I have tried function with syntax A=fillmissing(A,'movmean',5); it worked for some cases and corr value is above 95% and for some cases corr is NaN. I don't think it is reasonable to change the window value i.e 5 everytime as per our requiremnts.
fillmissing() cannot work in cases where the NaN are at the beginning or end.
Agree with you. Thank you
fillmissing has a lot of options:
A = [NaN NaN 5 3 NaN 5 7 NaN 9 NaN;
8 9 NaN 1 4 5 NaN 5 NaN 5;
NaN 4 9 8 7 2 4 1 1 NaN]
A = 3×10
NaN NaN 5 3 NaN 5 7 NaN 9 NaN 8 9 NaN 1 4 5 NaN 5 NaN 5 NaN 4 9 8 7 2 4 1 1 NaN
F = fillmissing(A,'linear',2,'EndValues','nearest')
F = 3×10
5 5 5 3 4 5 7 8 9 9 8 9 5 1 4 5 5 5 5 5 4 4 9 8 7 2 4 1 1 1
Thank you for the code. I have some doubts for this case. Does it make sense to fill the NaNs with such values having such a difference? Does the correlation obtained from this is justifiable?
Anyway, if you have data with so many NANs, you need to doubt your data first before doubting the processing techniques. There is not fool proof technique for filling missing data.
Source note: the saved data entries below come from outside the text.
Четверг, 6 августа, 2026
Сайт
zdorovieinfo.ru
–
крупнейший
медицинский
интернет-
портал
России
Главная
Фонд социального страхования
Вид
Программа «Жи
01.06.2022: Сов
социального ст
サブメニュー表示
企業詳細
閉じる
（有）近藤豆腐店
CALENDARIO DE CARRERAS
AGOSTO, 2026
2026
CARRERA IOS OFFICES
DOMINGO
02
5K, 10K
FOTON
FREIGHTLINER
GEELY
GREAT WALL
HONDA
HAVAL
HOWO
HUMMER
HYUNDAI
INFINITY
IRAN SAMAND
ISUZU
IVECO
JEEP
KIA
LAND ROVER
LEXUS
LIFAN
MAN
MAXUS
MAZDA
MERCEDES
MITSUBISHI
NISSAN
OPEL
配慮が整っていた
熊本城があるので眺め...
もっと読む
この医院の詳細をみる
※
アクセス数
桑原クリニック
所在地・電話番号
It all depends on what data you have and what you want.
Mathematically, if you have vectors A and B, then
cAB = corr(A,B);
P = randperm(numel(A));
pA = A(P);
pB = B(P);
cpAB = corr(pA, pB);
then cAB needs to equal cpAB to within round-off. The order of the elements relative to each other in their same vectors do not matter: only the correspondance between the two vectors matter.
If, though, you were to fillmissing(A) and compare that to fillmissing(pA) then you would get different results, because fillmissing works based upon nearby values, under the assumption there is some kind of smooth continuity. This is not really compatible with the mathematics of correlation which does not care about order within the sequence.
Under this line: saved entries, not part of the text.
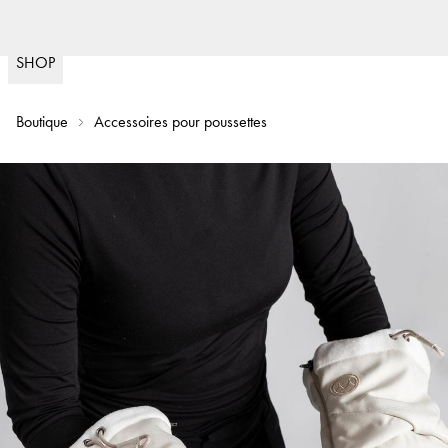
Livraison rapid
(
15020
)
SHOP
Boutique
Accessoires pour poussettes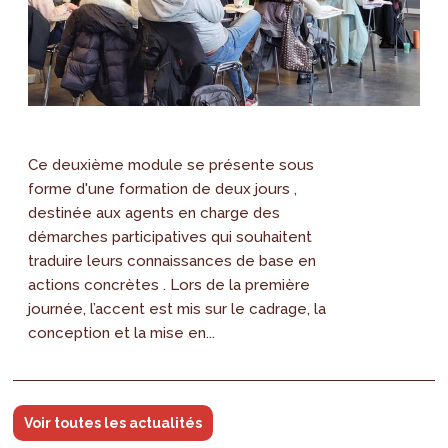
Ce deuxième module se présente sous
forme d'une formation de deux jours ,
destinée aux agents en charge des
démarches participatives qui souhaitent
traduire leurs connaissances de base en
actions concrètes . Lors de la première
journée, l’accent est mis sur le cadrage, la
conception et la mise en...
Voir toutes les actualités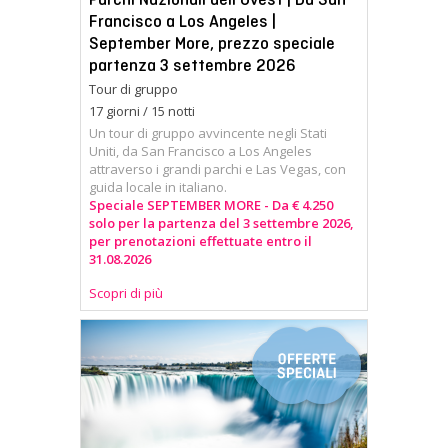
Francisco a Los Angeles |
September More, prezzo speciale
partenza 3 settembre 2026
Tour di gruppo
17 giorni / 15 notti
Un tour di gruppo avvincente negli Stati
Uniti, da San Francisco a Los Angeles
attraverso i grandi parchi e Las Vegas, con
guida locale in italiano.
Speciale SEPTEMBER MORE - Da € 4.250
solo per la partenza del 3 settembre 2026,
per prenotazioni effettuate entro il
31.08.2026
Scopri di più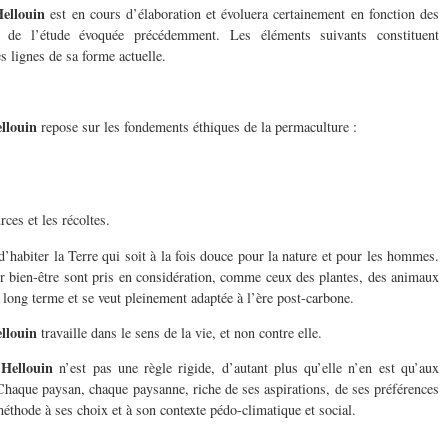
ellouin
est en cours d’élaboration et évoluera certainement en fonction des
e de l’étude évoquée précédemment. Les éléments suivants constituent
 lignes de sa forme actuelle.
llouin
repose sur les fondements éthiques de la permaculture :
ces et les récoltes.
’habiter la Terre qui soit à la fois douce pour la nature et pour les hommes.
r bien-être sont pris en considération, comme ceux des plantes, des animaux
le long terme et se veut pleinement adaptée à l’ère post-carbone.
llouin
travaille dans le sens de la vie, et non contre elle.
Hellouin
n’est pas une règle rigide, d’autant plus qu’elle n’en est qu’aux
Chaque paysan, chaque paysanne, riche de ses aspirations, de ses préférences
éthode à ses choix et à son contexte pédo-climatique et social.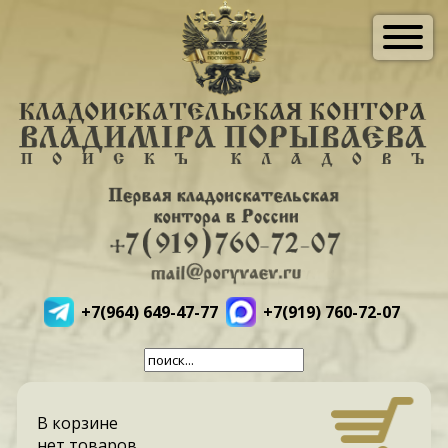
+7(964) 649-47-77
+7(919) 760-72-07
В корзине
нет товаров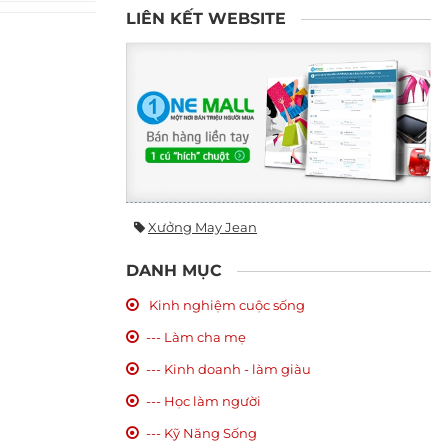
LIÊN KẾT WEBSITE
Xưởng May Jean
DANH MỤC
Kinh nghiệm cuộc sống
--- Làm cha mẹ
--- Kinh doanh - làm giàu
--- Học làm người
--- Kỹ Năng Sống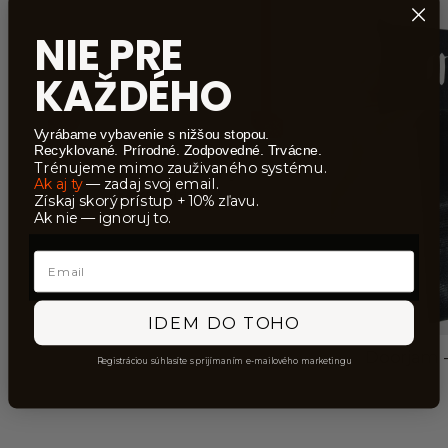
NIE PRE
KAŽDÉHO
Vyrábame vybavenie s nižšou stopou.
Recyklované. Prírodné. Zodpovedné. Trvácne.
Trénujeme mimo zauživaného systému.
CLOUD™ Paralety
Ak aj ty
— zadaj svoj email.
Bežná
Zľavnená
$149
od
$127
Získaj skorý prístup + 10% zľavu.
cena
cena
Ak nie — ignoruj to.
Email
IDEM DO TOHO
Doorjam -
Registráciou súhlasíte s prijímaním e-mailového marketingu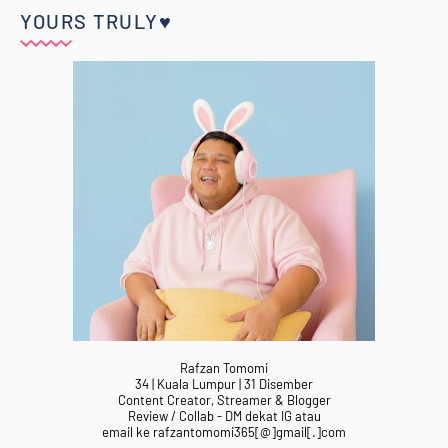
YOURS TRULY♥
Rafzan Tomomi
34 | Kuala Lumpur | 31 Disember
Content Creator, Streamer & Blogger
Review / Collab - DM dekat IG atau
email ke rafzantomomi365[@]gmail[.]com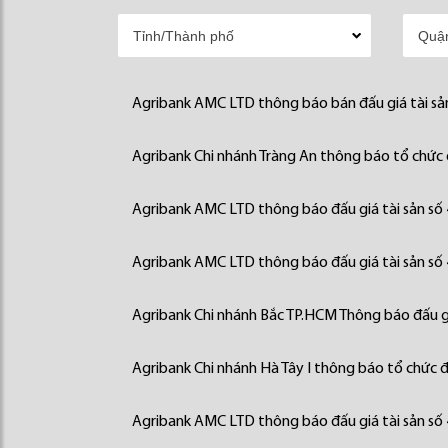
Agribank AMC LTD thông báo bán đấu giá tài sả
Agribank Chi nhánh Tràng An thông báo tổ chức đ
Agribank AMC LTD thông báo đấu giá tài sản số
Agribank AMC LTD thông báo đấu giá tài sản số
Agribank Chi nhánh Bắc TP.HCM Thông báo đấu gi
Agribank Chi nhánh Hà Tây I thông báo tổ chức đấ
Agribank AMC LTD thông báo đấu giá tài sản số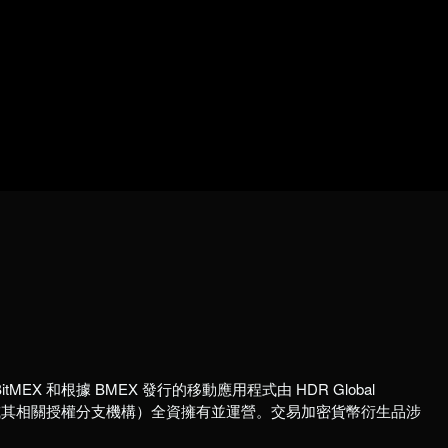
itMEX 和根據 BMEX 發行的移動應用程式由 HDR Global
國註冊公司或其相關授權分支機構）全資擁有並運營。交易加密貨幣衍生品涉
If you have some prediction function for your vectors, then Yes, it might make sense to apply that prediction function. It might even make sense to apply something like narx to predict in some cases. But that would have to be done based upon knowledge of what the vectors represent. fillmissing() has no knowledge of what they represent.